Task details: For the listing below, print exactly the lines from the line with "Annie una joven" to the line with "poder sobre el", both included, and nothing beyond them.

#### Exercise input

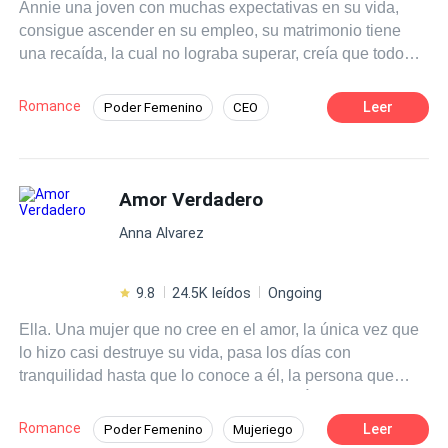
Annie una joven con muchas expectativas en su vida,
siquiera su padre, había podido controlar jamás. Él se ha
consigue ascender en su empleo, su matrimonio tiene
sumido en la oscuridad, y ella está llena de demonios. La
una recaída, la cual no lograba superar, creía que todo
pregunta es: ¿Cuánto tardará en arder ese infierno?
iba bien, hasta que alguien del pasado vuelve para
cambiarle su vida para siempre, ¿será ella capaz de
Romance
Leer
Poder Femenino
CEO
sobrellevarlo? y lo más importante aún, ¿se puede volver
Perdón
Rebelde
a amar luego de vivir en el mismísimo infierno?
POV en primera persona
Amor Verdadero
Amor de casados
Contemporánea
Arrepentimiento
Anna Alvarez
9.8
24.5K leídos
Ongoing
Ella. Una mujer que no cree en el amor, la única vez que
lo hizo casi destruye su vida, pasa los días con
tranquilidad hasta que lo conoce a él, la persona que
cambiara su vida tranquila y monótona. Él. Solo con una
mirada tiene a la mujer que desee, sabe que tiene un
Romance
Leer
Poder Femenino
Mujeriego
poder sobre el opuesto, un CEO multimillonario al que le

########
#### Exercise input

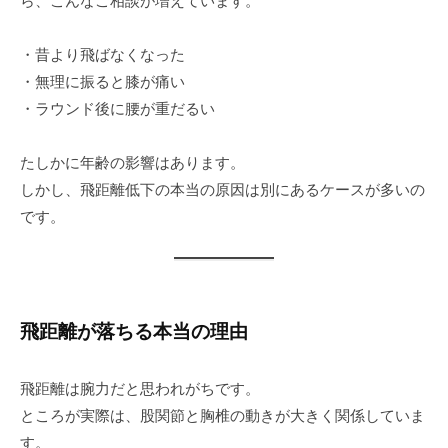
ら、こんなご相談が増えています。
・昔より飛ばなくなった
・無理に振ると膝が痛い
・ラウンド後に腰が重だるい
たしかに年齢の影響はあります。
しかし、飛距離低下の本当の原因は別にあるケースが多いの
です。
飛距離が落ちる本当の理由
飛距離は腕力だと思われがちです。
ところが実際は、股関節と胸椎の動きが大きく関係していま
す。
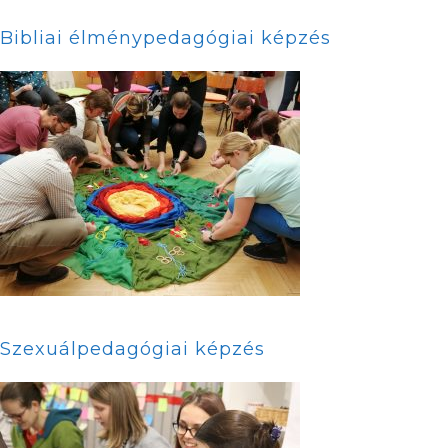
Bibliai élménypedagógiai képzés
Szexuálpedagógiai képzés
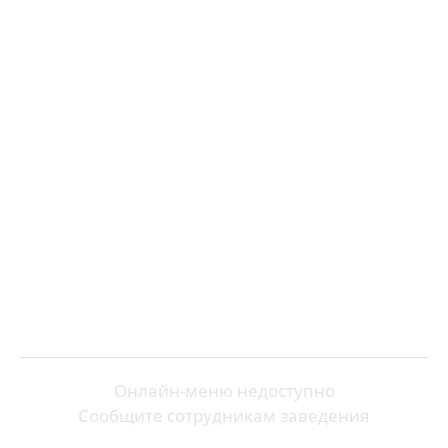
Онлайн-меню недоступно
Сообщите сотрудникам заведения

########

Exercise answer:
Annie una joven con muchas expectativas en su vida,
siquiera su padre, había podido controlar jamás. Él se ha
consigue ascender en su empleo, su matrimonio tiene
sumido en la oscuridad, y ella está llena de demonios. La
una recaída, la cual no lograba superar, creía que todo
pregunta es: ¿Cuánto tardará en arder ese infierno?
iba bien, hasta que alguien del pasado vuelve para
cambiarle su vida para siempre, ¿será ella capaz de
Romance
Leer
Poder Femenino
CEO
sobrellevarlo? y lo más importante aún, ¿se puede volver
Perdón
Rebelde
a amar luego de vivir en el mismísimo infierno?
POV en primera persona
Amor Verdadero
Amor de casados
Contemporánea
Arrepentimiento
Anna Alvarez
9.8
24.5K leídos
Ongoing
Ella. Una mujer que no cree en el amor, la única vez que
lo hizo casi destruye su vida, pasa los días con
tranquilidad hasta que lo conoce a él, la persona que
cambiara su vida tranquila y monótona. Él. Solo con una
mirada tiene a la mujer que desee, sabe que tiene un
Romance
Leer
Poder Femenino
Mujeriego
poder sobre el opuesto, un CEO multimillonario al que le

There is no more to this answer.